Die sportlichen Großanlässe aber, an denen Jugendliche aktiv teilnehmen oder als Zuschauer
sich einfinden, sind scheinbar ohne die sichtbare Werbung der Tabak- und Alkoholindustrie
nicht machbar. Die meisten Jugendlichen sind eher knapp bei Kasse. An Jugendliche
soll kein Alkohol verkauft werden, aber ein Teil der alkoholischen Getränke ist billiger
als nichtalkoholische Getränke. Eine Erhöhung der Alkohol- oder Tabaksteuern aber,
um Jugendliche wirksam vom Kauf dieser Produkte fernzuhalten, weckt vielfältige Widerstände.
Dabei ist erwiesen, dass Jugendliche sehr preissensibel reagieren. Jugendlichen
werden höhere Hürden gestellt, bis sie ein Motorfahrzeug lenken dürfen und einige
Staaten sind dazu übergegangen, Fahrzeuge, die von jugendlichen Neufahrern gelenkt
werden, speziell zu kennzeichnen. Gleichzeitig wirbt ein Teil der Autoindustrie mit
der Beschleunigungsfähigkeit und dem Spitzentempo ihrer Produkte. Jugendliche,
so meine ich, haben ein feines Sensorium für die Echtheit unserer Botschaften und
sie nehmen sich das Recht heraus, mindestens jene Grenzen zu überschreiten, deren
Verletzung bei Erwachsenen zumindest toleriert wird. Und gelegentlich rütteln sie
auch an den Geboten und Verboten, die sich in einer Gesellschaft verfestigt haben.
Dies gehört zur notwendigen Selbstfindung. Ebenso unbestritten ist, dass sich in
der Jugendzeit Präferenzen und Verhaltensweisen einstellen und verfestigen, die das
lebenslange Handeln bestimmen können. Die Art und Weise, wie Konflikte gelöst werden
zum Beispiel, mit oder ohne Gewalt. Die Lust oder Unlust an Bewegung und Sport auch
bis hin zur Bereitschaft, am gesellschaftlichen und politischen Geschehen aktiv zu
partizipieren. Einige Kantone der Schweizerischen Eidgenossenschaft revidieren
zurzeit ihre Verfassungen. Zwei Reformtendenzen sorgen für hitzige Debatten. Die Art
und Weise, wie die ausländische Wohnbevölkerung in der Schweiz, die rund einen Siebtel
der Bevölkerung ausmacht, in die politischen Rechte und Pflichten integriert werden
kann, und die Frage des Stimm- und Wahlrechtalters, das von 18 Jahren auf 16 Jahre
gesenkt werden soll. Ich meine, beide Ansätze sind höchst prüfenswert. In der Mitverantwortung
können Jugendliche im Land, auch solche mit Migrationshintergrund reifen und wachsen.
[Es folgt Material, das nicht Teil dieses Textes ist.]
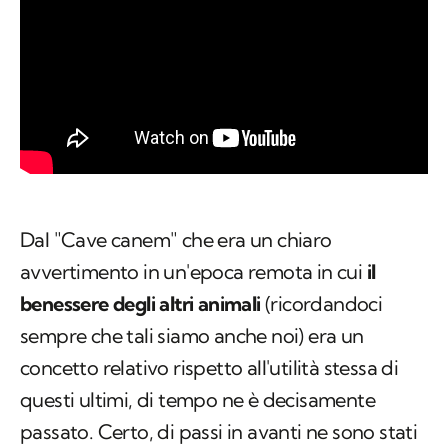
Dal "Cave canem" che era un chiaro
avvertimento in un'epoca remota in cui
il
benessere degli altri animali
(ricordandoci
sempre che tali siamo anche noi) era un
concetto relativo rispetto all'utilità stessa di
questi ultimi, di tempo ne è decisamente
passato. Certo, di passi in avanti ne sono stati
Bedingung ist allerdings, dass wir, die Etablierten und unbestritten Erwachsenen,
diese Verantwortung in unserm Handeln dokumentieren. Vielleicht hat der Soziologe,
der zu mehr Gelassenheit mit der Erscheinung Botellon mahnte, nicht ganz Unrecht.
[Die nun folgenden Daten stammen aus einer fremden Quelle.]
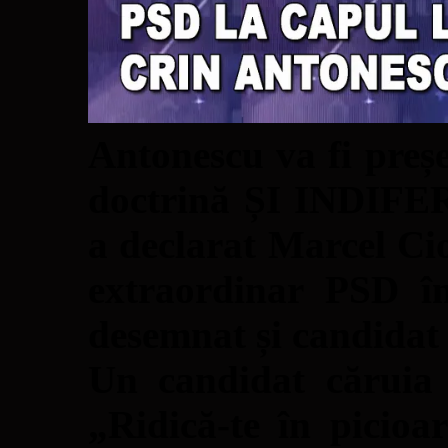
Antonescu va fi preșe
doctrină ȘI INDIF
a declarat Marcel Ci
extraordinar PSD î
desemnat și candidat 
Un candidat căruia 
„Ridică-te în picioa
Ein einmaliges Massentrinken, so unnötig und stupid es ist, verdirbt die Jugend nicht.
Ob sie aber bereit ist, die Werte zu übernehmen, die wir ihr gerne übertragen würden,
hängt davon ab, wie wir in Worten und Taten mit diesen Erwartungen umgehen. Und da
bleibt vor oder nach Botellon noch einiges zu korrigieren. (Dies ist ein Wochenkommentar
von Iwan Rickenbacher, Schweizer Kommunikationsberater und ehemaliger Generalsekretär
der Christdemokratischen Volkspartei.) (rv 21.08.2008 gs)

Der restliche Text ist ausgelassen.